Ade menyampaikan, sebagai bupati dan juga ketua PDI-P Bekasi semua kegiatan dilaksanakan secara gotong royong, termasuk saat kegiatan Konferensi Daerah (Konferda). Dia memastikan tidak membawa partai dalam perkara ini.
"Apalagi terkait masalah kadernya yaitu personil ketua Ono maupun orang-orang lain. Saya sampaikan bahwa saya ini adalah bupati, ketua partai juga. Ketika ada Konferda ini kan semua gotong-royong. Saya membantu DPD," jelasnya.
3. Ade siap buktikan di persidangan nantinya

Meski begitu, Ade tidak menampik saat dilakukan pemeriksaan di KPK ada beberapa pernyataannya yang tidak sesuai dan itu berkaitan dengan DPD PDIP Jabar. Hanya saja, hal itu nantinya akan dibuktikan dalam persidangan.
"Mungkin wajar, sangat wajar pada saat itu saya jam 02.00 malam saya lagi tidur, saya ditanya di BAP secara lisan ya itu nanti saya terangkan. Nanti Insyaallah dengan tahapan pertama di KPK pun mencari fakta, memang faktanya tidak ada kaitan Ono Surono," jelasnya.
Diketahui, dalam perkara ini baru Sarjan yang sudah masuk persidangan. Dia l didakwa melanggar Pasal 5 ayat 1 dan Pasal 13 UU Tipikor terkait pemberian hadiah atau janji kepada penyelenggara negara yang berkaitan dengan jabatan dan kewenangannya.

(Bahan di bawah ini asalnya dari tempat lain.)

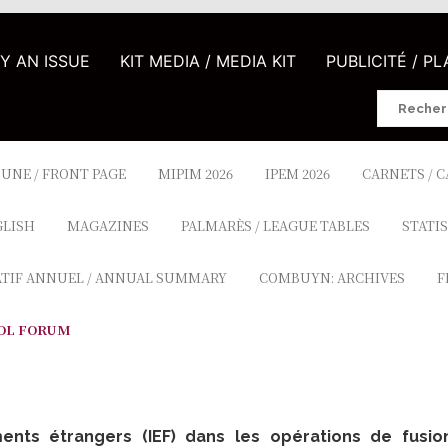
UY AN ISSUE
KIT MEDIA / MEDIA KIT
PUBLICITÉ / P
Search
for:
 UNE / FRONT PAGE
MIPIM 2026
IPEM 2026
CARNETS / 
GLISH
MAGAZINES
PALMARÈS / LEAGUE TABLES
STATIS
ATIF ANNUEL / ANNUAL SUMMARY
COMBUYN: ARCHIVES
F
OL FORUM
ments étrangers (IEF) dans les opérations de fusio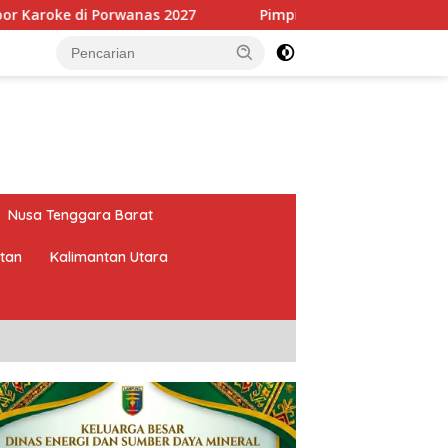
2027
Pimpin HKTI Lampung, Mirza Targetkan Program 
Nusa Tenggara Barat
atan
Kalimantan Utara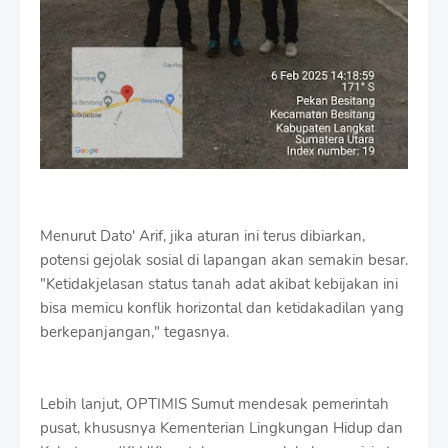
Menurut Dato' Arif, jika aturan ini terus dibiarkan,
potensi gejolak sosial di lapangan akan semakin besar.
"Ketidakjelasan status tanah adat akibat kebijakan ini
bisa memicu konflik horizontal dan ketidakadilan yang
berkepanjangan," tegasnya.
Lebih lanjut, OPTIMIS Sumut mendesak pemerintah
pusat, khususnya Kementerian Lingkungan Hidup dan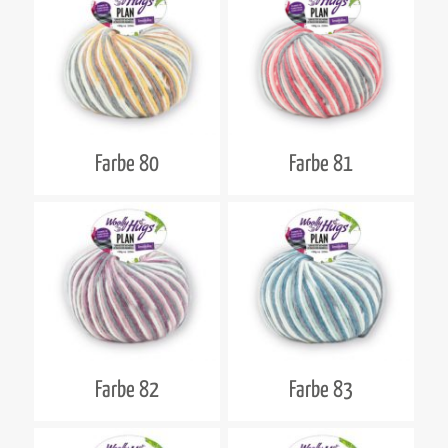
Farbe 80
Farbe 81
Farbe 82
Farbe 83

Dia diduga memberikan uang total Rp11,4 miliar kepada Ade Kunang melalui sejumlah perantara. Uang tersebut diduga berkaitan dengan upaya Sarjan untuk memperoleh berbagai proyek pembangunan di Kabupaten Bekasi.
Dalam dakwaan uang itu diberikan melalui pihak-pihak seperti Sugiarto, Ricki Yuda Bahtiar alias Nyai, dan Rahmat bin Sawin alias Acep. Selain itu, dakwaan menyebutkan peran HM Kunang, ayah dari Ade Kunang, yang diduga ikut mengatur pihak-pihak penerima proyek.